Michi Halilović

Personal information
- Born: 4 September 1983 (age 42) Berchtesgaden, Bavaria, West Germany

Medal record
Men's skeleton
Representing Germany
World Championships
| Gold medal – first place | 2011 Königssee | Mixed team |

= Michi Halilović =

German skeleton racer (born 1983)

Mirsad "Michi" Halilović (born 4 September 1983) is a German skeleton racer of Bosnian origin who has competed since 2001. His first World Cup victory was at a men's event at Altenberg in December 2009. Halilović competed at the 2010 Winter Olympics where he finished 13th.

Mirsad Halilovic most recently competed for WSV Königssee, previously also for RC Berchtesgaden. He was active in the sport since 2000 and was trained by Bernhard Lehmann, Raimund Bethge and Sepp Dossthaler. The police champion aspirant became junior world champion in 2005, in 2006 he missed another medal as fourth. In 2005 he was German Junior Champion, at the German Championships of the same year he was fourth, in 2004 and 2006 he was fifth. In 2008 he won the German Championships for the year 2009 ahead of Florian Grassl and David Lingmann.

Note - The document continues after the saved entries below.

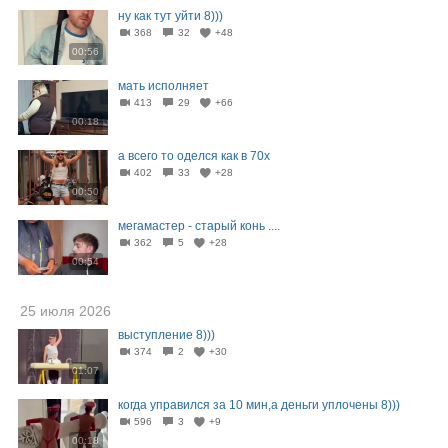
ну как тут уйти 8)))
368
32
+48
00:56
мать исполняет
413
29
+66
00:18
а всего то оделся как в 70х
402
33
+28
00:50
мегамастер - старый конь ....
362
5
+28
00:54
25 июля 2026
выступление 8)))
374
2
+30
01:07
когда управился за 10 мин,а деньги уплочены 8)))
596
3
+9
00:18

Since 2000, Halilovic first competed in the European Cup, finishing third in the 2002/03 season and second overall in 2003/04. He then switched to the World Cup. He achieved his first outstanding result in Winterberg in 2005, finishing fourth, which he improved on in his first season appearances in Cesana in 2007 with a third place and then in Winterberg with a second place behind Alexander Tretyakov. So far, he has achieved top-10 finishes six times. In the 2008-09 season, Halilovic failed to qualify for the World Cup team and then competed in the race series below it, the Skeleton Intercontinental Cup. There he won the first four of the season's eight races, finished second and third once each, and at the end of the season was the superior winner in the overall standings ahead of Chris Type and Alexander Gaszner. Halilovic finished fourth in his only World Cup race in St. Moritz, where he replaced Type, who was competing in the Junior World Championships. At the World Championships in Lake Placid in February 2009, Halilovic finished in 5th place, achieving the best German result at the season's highlight. In the 2009/10 World Cup season he won his first World Cup race in Altenberg. In his first Olympic appearance in Vancouver in 2010, Halilovic finished 13th in the Whistler Sliding Centre. In the 2010-11 season, he posted six top-10 finishes in the World Cup and was sixth overall. He finished ninth at the European Championships in Winterberg and fifth at the World Championships in Koenigssee.

The 2011/12 season began with an accident in which Halilovic tore the discus of his left hand in a training run and severely injured the capsule. This forced him to take a five-week break and he could not take part in the national eliminations for the World Cup, but he was still used in the Intercontinental Cup. There he won seven of the eight organized races in a commanding manner and secured his second overall victory of this series in a superior manner with a lead of almost 200 points over the Canadian Charles Wlodarczak and the Briton Ed Smith. He thus stocked up individual victories in the ICC to a total of eleven.

Halilovic ended his sporting career in 2012. The skeleton world team champion now uses his communication skills as a PR manager in the media industry. He has been speaking for NBCUniversal since 2013.